Section: New Software and Platforms
Platforms and toolboxes
Among others, a goal of the team is to facilitate interplays between tools for biological data analysis and integration. Our tools are based on formal systems. They aim at guiding the user to progressively reduce the space of models (families of sequences of genes or proteins, families of keys actors involved in a system response, dynamical models) which are compatible with both knowledge and experimental observations.
Most of our tools are available both as stand-alone software and through portals such as Mobyle or Galaxy interfaces. Tools are developed in collaboration with the GenOuest resource and data center hosted in the IRISA laboratory, including their computer facilities [more info] .
We present here three toolboxes which each contain complementary tools with respect to their targeted sub-domain of bioinformatics.
Integrative Biology: (constraint-based) toolbox for network filtering
The goal is to offer a toolbox for the reconstruction of networks from genome, literature and large-scale observation data (expression data, metabolomics...) in order to elucidate the main regulators of an observed phenotype. Most of the optimization issues are addressed with Answer Set Programming.
MeMap and MeMerge. We develop a workflow for the Automatic Reconstruction of Metabolic networks (AuReMe). In this workflow, we use heterogeneous sources of data with identifiers from different namespaces. MeMap (Metabolic network Mapping) consists in mapping identifiers from different namespaces to a unified namespace. Then, MeMerge (Metabolic network Merge) merges two metabolic networks previously mapped on the same namespace. [web server] .
meneco [input: draft metabolic network & metabolic profiles. output: metabolic network]. It is a qualitative approach to elaborate the biosynthetic capacities of metabolic networks. In fact, large-scale metabolic networks as well as measured datasets suffer from substantial incompleteness. Moreover, traditional formal approaches to biosynthesis require kinetic information, which is rarely available. Our approach builds upon formal systems for analyzing large-scale metabolic networks. Mapping its principles into Answer Set Programming allows us to address various biologically relevant problems [57] [50] [python package] [web server] .

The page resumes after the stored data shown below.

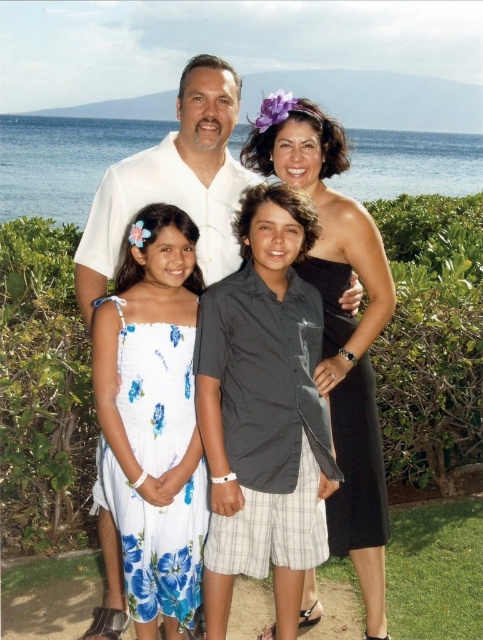 Question: Which object is positioned farthest from the black satin dress at center?

Choices:
 (A) dark gray satin shirt at center
 (B) white floral dress at center

Answer: (B)

Question: Which object is farther from the camera taking this photo?

Choices:
 (A) white floral dress at center
 (B) dark gray satin shirt at center
 (C) white matte shirt at center

Answer: (C)

Question: Is dark gray satin shirt at center to the left of white matte shirt at center from the viewer's perspective?

Choices:
 (A) no
 (B) yes

Answer: (A)

Question: Based on their relative distances, which object is nearer to the white matte shirt at center?

Choices:
 (A) white floral dress at center
 (B) dark gray satin shirt at center

Answer: (A)

Question: Does dark gray satin shirt at center appear on the left side of black satin dress at center?

Choices:
 (A) yes
 (B) no

Answer: (A)

Question: Does dark gray satin shirt at center come in front of white matte shirt at center?

Choices:
 (A) no
 (B) yes

Answer: (B)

shogen [input: genome & metabolic network. output : functional regulatory modules]. This software is able to identify genome portions which contain a large density of genes coding for enzymes that regulate successive reactions of metabolic pathways [48] [python package] .
lombarde [input: genome, modules & several gene-expression datasets. output: oriented regulation network]. This tool is useful to enhance key causalities within a regulatory transcriptional network when it is challenged by several environmental perturbations [26] [web server] .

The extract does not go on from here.